▸ **Assigned task**
Without the pictures, print each of the records below exactly as it appears.

Recorded data
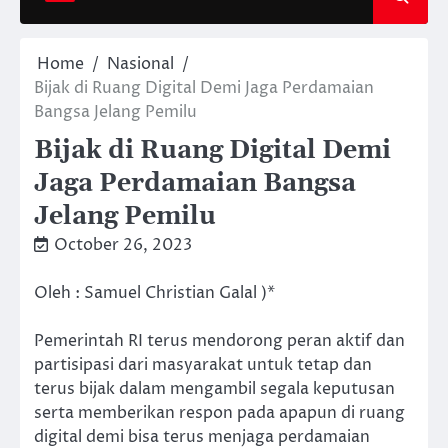
Home
Nasional
Bijak di Ruang Digital Demi Jaga Perdamaian
Bangsa Jelang Pemilu
Bijak di Ruang Digital Demi
Jaga Perdamaian Bangsa
Jelang Pemilu
October 26, 2023
Oleh : Samuel Christian Galal )*
Pemerintah RI terus mendorong peran aktif dan
partisipasi dari masyarakat untuk tetap dan
terus bijak dalam mengambil segala keputusan
serta memberikan respon pada apapun di ruang
digital demi bisa terus menjaga perdamaian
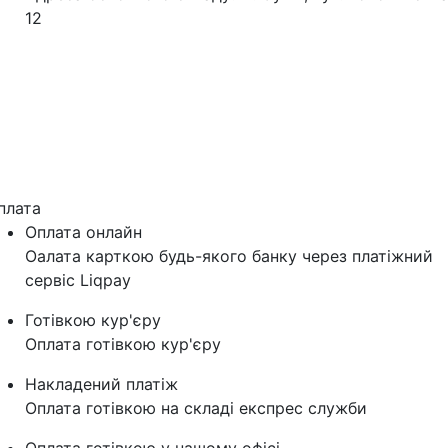
12
плата
Оплата онлайн
Оалата карткою будь-якого банку через платіжний
сервіс Liqpay
Готівкою кур'єру
Оплата готівкою кур'єру
Накладений платіж
Оплата готівкою на складі експрес служби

▸ **Your response**
Home
Nasional
Bijak di Ruang Digital Demi Jaga Perdamaian
Bangsa Jelang Pemilu
Bijak di Ruang Digital Demi
Jaga Perdamaian Bangsa
Jelang Pemilu
October 26, 2023
Oleh : Samuel Christian Galal )*
Pemerintah RI terus mendorong peran aktif dan
partisipasi dari masyarakat untuk tetap dan
terus bijak dalam mengambil segala keputusan
serta memberikan respon pada apapun di ruang
digital demi bisa terus menjaga perdamaian
12
плата
Оплата онлайн
Оалата карткою будь-якого банку через платіжний
сервіс Liqpay
Готівкою кур'єру
Оплата готівкою кур'єру
Накладений платіж
Оплата готівкою на складі експрес служби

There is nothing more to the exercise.